• [Exercise description]:
List each line of the data that holds the string "mathématiques", please.

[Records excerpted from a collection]
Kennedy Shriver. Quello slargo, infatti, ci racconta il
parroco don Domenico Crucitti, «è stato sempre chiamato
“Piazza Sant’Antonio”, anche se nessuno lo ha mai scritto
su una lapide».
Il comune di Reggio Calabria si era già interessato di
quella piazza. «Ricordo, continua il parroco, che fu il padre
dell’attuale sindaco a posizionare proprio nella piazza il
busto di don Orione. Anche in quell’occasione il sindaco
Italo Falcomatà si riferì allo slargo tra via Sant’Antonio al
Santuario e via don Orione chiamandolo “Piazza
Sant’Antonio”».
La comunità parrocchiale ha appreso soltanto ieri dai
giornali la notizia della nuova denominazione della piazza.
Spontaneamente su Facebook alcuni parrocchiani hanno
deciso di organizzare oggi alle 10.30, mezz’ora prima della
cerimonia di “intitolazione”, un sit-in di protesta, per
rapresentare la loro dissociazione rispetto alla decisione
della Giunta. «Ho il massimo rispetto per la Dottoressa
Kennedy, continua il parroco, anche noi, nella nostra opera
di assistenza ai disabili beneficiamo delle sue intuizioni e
==
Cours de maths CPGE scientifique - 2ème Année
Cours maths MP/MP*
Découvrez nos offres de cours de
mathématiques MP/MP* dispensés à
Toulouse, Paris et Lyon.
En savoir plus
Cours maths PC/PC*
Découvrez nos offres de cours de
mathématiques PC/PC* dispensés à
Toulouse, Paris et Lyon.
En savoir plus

• [Output for this task]:
mathématiques MP/MP* dispensés à
mathématiques PC/PC* dispensés à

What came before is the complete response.